Медленно есть смысла не было — я всё-таки планировал помыть голову, желая убрать неприятный запах, который чувствую и я. Поэтому макароны поглощались быстро, только мясо я тщательно разжёвывал, смазывая каждый кусочек порцией горчицы. Опустевший мешок выбросил в мусорное ведро, а руки попытался помыть с помощью хозяйственного мыла, которым следом отмывал вилку. Браться за губку и моющее средство я не стал — от них больше жира на руки попадёт, который потом будет очень трудно отмыть. Отчего случается всё наоборот — не знаю. Своё моющее средство носить не хочется, а стоящим около раковины я отказался пользоваться по причине тщетности попыток найти в нём хоть немного способности к отмыванию посуды.

В каждой комнате на подстанции имеется раковина с краном. Немного неудобно, но голову под кран всё-таки можно поместить. Мыло с собой имеется — нам как-то выдавали по куску несколько лет назад. Я бережно его сохранил у себя в шкафу для одежды, где мыло исполняло дополнительно роль освежителя воздуха для антидушистой верхней робы.

Положил рядом полотенце, приготовился принимать водные процедуры. Очередной признак того, что день не задался, возвестил о себе шумом, когда я смывал мыльную пену, и тут же я обнаружил, что штаны и обувь забрызганы водой, а на полу около раковины растеклась лужа. Порвался шланг подачи холодной воды — вот отчего я голову домывал быстрее, поскольку попытка добавить холодной воды не делала температуру оптимальной лично для меня. Пришлось перекрывать вентиль, отвечающий за подачу холодной воды. Завтра надо будет сообщить сестре-хозяйке, которая, в свою очередь, озаботится вызовом сантехников.

Одна радость — чистая голова. Буду надеяться, что она успеет высохнуть до конца ужина. Поскольку время позднее, я сразу стал готовить себе постель — как знать, может, больше вызовов не будет, а я погружусь в глубокий сон. Обратился к потолку, взывая о справедливости и заслуженном отдыхе. Прошу дать покой на четыре часа, которых хватит для восстановления сил. Пожелал всем людям чувствовать себя здоровыми.

Как и планировал в обед, перенёс матрас с соседней кушетки на свою, создавая знатные условия, напоминающие домашние. Так как матрасы весьма прохудившиеся, то только положенные друг на друга они напоминают один добротный, в то время как если их использовать по одному, ощущения лежания на них будут больше схожи с лежанием на доске. Вторую подушку убрал, ведь и с одной неудобно. Какой-то непонятный внутри наполнитель, от которого шея начинает болеть спустя пять минут, но и без подушки шея тоже начинает болеть, поскольку головной изгиб кушетки располагается не под самым удачным углом, отчего шее снова неудобно. Оба одеяла будут служить для меня единым покрывалом.

Постель ко сну готова, только на сон надо ещё настроиться. Ему мешают стенания людей, раздающиеся со стороны диспетчерской, разлетающиеся по коридорам подстанции, отскакивая от каждой стены, словно эхо. Дело усугубляет протянутая по всем помещениям единая система вентиляции, служащая хорошим проводником не только запахов, но и звуков. Скорее всего, те люди — родственники человека, умершего днём на нашей подстанции. Когда же его тело заберёт специальная служба? Как знать, может, именно сейчас она эвакуирует тело того пациента, который умер на моих руках утром, хотя, возможно, она от этого отказалась, ведь вскрытие там, честно говоря, не требуется.

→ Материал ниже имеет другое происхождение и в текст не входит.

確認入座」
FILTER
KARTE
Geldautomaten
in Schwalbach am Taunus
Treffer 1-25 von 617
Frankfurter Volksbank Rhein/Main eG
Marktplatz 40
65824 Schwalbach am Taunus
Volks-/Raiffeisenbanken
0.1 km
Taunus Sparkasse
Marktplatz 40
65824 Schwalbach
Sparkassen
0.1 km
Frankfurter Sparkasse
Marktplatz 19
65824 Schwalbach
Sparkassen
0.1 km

Когда мыл голову, думал не только о наконец-то выветрившемся запахе ног прошлой смены, но и о том, что эта смена могла свои ноги мыть в той раковине, где я мыл голову. Вполне возможно, благо я всё делал аккуратно, не позволяя голове соприкасаться ни с краном, ни с раковиной. Коснись я какой-то поверхности, то хуже мне от этого не могло стать. Окончательно смыть с себя всю грязь, пот и усталость можно будет только дома, после чего точно буду спать. Какой бы ни вышла эта ночь, если буду спать ещё шесть часов, то накопившаяся за весь день усталость свалит меня потом ещё на добрые шесть часов, и следующую ночь я проведу без снов, легко засыпая, продолжая ощущать усталость прошедшего дня. Для полноценного восстановления требуется два дня, только на третий я наконец буду чувствовать себя человеком.

Одного я не заметил, когда стоял у раковины. Я не почувствовал холода, что стал ощущать сейчас. Может, быстрый темп дня сохранил во мне остатки тепла, способные помочь продержаться голому торсу пять минут. Теперь надо уходить из комнаты, если не планирую переостудить голову, что может обернуться многими проблемами, начиная с простуды. Остаётся идти в диспетчерскую — нужно сдавать карты.

Диспетчер подстанции и тот диспетчер, с которым я общаюсь по рации, — это разные люди. На подстанции диспетчер следит за всей подстанцией в течение смены, а также заполняет электронную версию карт вызова. Трудно судить, где проще работать. Наблюдая за людьми, сидящими в отчаянии в коридоре и несколькими бегающими туда-сюда, заламывающих себе руки, вижу усталого диспетчера, который все двадцать четыре часа не может сомкнуть глаз, уподобляясь роботу.

Надо сказать, глаза у него устают быстро, поскольку он целый день смотрит в монитор, не отличающийся высоким качеством, отчего возникает чувство тяжести и тупой, тянущей, ломающей боли в глазах. На подстанции люди стараются всеми силами помочь, если возникает какая-то техническая неисправность. Вот сейчас я заметил на мониторе эффект тени, весьма напрягающий зрение. Где-то давно читал, что причина может быть только в кабеле. Так и оказалось — достаточно было поплотнее прижать кабель питания к разъёму сзади монитора, как напряжение на лице диспетчера сменилось лёгким ободрением. Боль в глазах всё равно сможет унять только отдых, для чего их надо закрыть и пробыть в таком положении хотя бы час.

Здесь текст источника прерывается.